Although Michigan — my home state — is one place where Barack Obama’s numbers have so far held up relatively well in the post-convention environment, it is also one with numerous potholes that he must navigate, as I outline in this new piece at the New Republic:
But Barack Obama has had trouble getting traction in the Wolverine State. Although nearly all polling since the Democrats resolved the state’s messy delegate situation in June has had him ahead, it has often been by uncomfortably small margins–just one point, for instance, in a Public Policy Polling survey released on Monday. For most of the election cycle, Michigan has polled no more than 1-3 points ahead of Obama’s national poll standing, placing it well within the range of a potential Republican takeover.
All of this comes in spite of a seemingly favorable environment for the Democrats. Michigan, its fortunes still tied to the struggling domestic auto industry, has the nation’s highest unemployment rate at 8.5 percent. Its population is 14 percent African-American, among the highest figures outside of the South. And it has two huge university towns in East Lansing and Ann Arbor, potential ground zeroes for youth voter enthusiasm. Why, then, have Obama’s numbers been sluggish in Michigan?

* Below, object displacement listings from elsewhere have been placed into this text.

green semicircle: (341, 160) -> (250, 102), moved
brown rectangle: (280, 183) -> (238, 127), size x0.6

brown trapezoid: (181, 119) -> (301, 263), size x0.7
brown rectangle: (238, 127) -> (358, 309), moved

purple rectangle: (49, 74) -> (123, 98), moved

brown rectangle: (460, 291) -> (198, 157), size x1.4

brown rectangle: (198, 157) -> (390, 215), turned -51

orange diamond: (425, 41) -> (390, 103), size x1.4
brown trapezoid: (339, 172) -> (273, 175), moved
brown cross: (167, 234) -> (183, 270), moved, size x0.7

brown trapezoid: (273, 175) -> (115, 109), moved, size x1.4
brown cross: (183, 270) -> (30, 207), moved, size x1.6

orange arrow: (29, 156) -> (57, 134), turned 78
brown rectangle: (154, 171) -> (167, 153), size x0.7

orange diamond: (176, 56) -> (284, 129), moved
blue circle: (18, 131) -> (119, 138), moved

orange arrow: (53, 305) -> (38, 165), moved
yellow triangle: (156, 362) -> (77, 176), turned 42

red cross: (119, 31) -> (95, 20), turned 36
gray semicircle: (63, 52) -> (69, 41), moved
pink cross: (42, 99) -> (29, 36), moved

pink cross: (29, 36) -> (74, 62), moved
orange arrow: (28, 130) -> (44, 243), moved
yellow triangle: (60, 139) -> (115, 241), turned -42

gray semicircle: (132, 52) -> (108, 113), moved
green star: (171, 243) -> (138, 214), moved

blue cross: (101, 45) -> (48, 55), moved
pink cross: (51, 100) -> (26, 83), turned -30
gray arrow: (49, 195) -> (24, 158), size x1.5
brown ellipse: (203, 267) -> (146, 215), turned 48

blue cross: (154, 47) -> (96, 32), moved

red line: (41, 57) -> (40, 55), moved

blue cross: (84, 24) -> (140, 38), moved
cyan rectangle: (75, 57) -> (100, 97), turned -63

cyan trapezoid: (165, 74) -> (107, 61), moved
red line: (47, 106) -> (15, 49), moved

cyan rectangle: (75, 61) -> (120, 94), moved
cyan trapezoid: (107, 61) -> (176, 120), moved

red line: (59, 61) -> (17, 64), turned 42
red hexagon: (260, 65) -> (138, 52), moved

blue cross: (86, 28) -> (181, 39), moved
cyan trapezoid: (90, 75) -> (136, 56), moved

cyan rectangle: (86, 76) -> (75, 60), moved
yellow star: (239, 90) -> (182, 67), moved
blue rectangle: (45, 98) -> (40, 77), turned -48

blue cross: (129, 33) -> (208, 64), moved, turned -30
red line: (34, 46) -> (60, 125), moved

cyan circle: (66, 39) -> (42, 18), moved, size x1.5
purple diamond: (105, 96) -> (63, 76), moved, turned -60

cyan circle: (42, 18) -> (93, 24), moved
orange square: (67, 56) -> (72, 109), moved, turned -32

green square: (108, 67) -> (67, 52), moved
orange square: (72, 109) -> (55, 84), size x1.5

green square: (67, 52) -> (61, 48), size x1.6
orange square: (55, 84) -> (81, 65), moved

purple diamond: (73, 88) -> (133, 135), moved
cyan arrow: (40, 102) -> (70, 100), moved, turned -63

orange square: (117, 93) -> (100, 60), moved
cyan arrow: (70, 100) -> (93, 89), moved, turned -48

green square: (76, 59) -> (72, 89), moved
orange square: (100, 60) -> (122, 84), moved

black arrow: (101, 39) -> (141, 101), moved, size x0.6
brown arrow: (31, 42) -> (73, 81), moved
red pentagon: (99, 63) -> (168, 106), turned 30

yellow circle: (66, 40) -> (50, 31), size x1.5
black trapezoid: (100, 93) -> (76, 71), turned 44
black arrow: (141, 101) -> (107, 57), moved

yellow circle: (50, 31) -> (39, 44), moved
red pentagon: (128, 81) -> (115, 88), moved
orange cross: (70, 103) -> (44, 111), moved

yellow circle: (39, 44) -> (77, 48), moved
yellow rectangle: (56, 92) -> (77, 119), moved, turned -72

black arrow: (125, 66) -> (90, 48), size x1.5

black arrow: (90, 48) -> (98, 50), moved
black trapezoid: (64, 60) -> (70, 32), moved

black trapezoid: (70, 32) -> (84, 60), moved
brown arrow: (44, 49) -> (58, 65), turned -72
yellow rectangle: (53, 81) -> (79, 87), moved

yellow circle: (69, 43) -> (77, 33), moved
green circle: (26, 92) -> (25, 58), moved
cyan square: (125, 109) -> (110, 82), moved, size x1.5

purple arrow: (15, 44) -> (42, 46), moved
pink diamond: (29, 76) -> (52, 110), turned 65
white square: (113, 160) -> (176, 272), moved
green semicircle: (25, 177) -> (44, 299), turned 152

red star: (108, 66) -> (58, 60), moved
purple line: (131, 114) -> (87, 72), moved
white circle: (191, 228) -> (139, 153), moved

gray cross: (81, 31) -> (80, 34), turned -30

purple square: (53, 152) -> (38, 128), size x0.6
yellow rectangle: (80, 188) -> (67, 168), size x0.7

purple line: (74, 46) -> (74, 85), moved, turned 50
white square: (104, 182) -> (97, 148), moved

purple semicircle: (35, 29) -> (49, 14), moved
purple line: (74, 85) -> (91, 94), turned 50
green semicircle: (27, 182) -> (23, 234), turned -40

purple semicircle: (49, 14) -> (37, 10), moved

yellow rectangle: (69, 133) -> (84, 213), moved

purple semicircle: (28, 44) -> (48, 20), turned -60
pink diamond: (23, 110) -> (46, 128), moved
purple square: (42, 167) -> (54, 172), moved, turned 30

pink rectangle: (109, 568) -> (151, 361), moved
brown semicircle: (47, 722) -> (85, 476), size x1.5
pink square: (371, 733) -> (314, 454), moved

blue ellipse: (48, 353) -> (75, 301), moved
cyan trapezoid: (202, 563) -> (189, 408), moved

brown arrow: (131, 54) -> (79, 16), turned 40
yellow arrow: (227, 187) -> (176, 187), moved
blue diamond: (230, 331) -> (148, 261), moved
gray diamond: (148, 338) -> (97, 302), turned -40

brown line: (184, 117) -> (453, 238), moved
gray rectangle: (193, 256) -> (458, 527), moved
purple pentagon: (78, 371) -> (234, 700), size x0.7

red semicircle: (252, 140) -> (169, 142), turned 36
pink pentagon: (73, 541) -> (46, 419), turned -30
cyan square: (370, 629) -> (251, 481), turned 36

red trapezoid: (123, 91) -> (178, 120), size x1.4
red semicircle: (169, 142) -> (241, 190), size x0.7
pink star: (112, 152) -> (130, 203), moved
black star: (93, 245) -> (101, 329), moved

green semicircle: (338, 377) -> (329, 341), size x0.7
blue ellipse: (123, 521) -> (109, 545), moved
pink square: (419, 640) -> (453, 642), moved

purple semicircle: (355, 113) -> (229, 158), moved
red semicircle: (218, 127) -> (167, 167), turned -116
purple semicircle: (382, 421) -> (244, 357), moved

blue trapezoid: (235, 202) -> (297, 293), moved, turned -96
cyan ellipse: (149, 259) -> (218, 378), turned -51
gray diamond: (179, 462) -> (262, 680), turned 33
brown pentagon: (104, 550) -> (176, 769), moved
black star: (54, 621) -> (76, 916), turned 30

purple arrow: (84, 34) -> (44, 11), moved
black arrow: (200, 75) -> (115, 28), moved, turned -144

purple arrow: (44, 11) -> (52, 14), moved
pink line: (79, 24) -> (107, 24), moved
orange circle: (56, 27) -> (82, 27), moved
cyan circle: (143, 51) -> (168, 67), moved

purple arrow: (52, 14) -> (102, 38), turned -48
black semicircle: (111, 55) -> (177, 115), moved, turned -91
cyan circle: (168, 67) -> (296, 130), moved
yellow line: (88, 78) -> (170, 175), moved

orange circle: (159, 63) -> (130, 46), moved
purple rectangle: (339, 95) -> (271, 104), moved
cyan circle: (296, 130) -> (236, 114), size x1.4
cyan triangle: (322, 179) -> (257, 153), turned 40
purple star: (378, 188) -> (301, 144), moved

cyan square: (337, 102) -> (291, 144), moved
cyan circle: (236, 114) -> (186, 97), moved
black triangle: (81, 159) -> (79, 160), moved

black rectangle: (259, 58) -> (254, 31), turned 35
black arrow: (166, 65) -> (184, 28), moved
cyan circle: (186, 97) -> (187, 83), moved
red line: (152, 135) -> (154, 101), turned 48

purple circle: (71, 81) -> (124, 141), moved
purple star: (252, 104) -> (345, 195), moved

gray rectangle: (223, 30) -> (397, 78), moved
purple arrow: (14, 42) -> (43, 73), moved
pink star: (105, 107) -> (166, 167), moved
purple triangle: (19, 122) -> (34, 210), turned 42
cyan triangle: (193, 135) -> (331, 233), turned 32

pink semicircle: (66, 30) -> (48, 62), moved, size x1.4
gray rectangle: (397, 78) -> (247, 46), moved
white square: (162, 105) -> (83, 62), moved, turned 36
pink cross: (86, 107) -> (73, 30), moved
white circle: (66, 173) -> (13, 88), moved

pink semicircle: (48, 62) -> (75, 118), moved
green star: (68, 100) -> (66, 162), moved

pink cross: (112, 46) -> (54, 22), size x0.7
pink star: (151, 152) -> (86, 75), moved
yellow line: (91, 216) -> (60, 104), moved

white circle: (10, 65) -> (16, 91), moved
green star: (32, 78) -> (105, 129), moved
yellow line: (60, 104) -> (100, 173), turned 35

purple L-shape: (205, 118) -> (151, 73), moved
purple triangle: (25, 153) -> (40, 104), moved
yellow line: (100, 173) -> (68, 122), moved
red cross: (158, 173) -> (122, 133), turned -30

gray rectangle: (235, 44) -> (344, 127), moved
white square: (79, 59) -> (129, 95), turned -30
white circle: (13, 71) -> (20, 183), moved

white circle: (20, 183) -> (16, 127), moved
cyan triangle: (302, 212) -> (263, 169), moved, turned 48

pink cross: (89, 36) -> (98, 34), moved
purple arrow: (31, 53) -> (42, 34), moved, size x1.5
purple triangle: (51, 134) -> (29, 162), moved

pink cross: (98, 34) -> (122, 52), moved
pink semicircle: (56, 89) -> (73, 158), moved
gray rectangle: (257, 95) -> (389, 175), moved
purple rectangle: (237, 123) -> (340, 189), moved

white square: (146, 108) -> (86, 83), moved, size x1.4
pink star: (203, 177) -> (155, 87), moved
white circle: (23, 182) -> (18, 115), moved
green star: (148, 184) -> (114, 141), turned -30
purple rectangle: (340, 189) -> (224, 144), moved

Here’s one reason; you’ll have to click on over to TNR for the others:
Race. Lastly, stemming back to the Detroit Riots of 1967, which triggered massive white flight into the city’s wealthy suburbs (Detroit, at 82 percent African-American, remains the country’s blackest major city), Michigan is not devoid of racial politics. Just one African American, former Secretary of State Richard H. Austin, has ever held statewide office in Michigan. And the area around Howell in Livingston County is a former Ku Klux Klan hotbed. The racial tensions aren’t as overt as they once were, but nevertheless, the de facto segregation between Detroit and the suburbs creates little interaction between the state’s black and white communities, and the combination of Kilpatrick and the difficult economic situation may evoke some latent prejudice.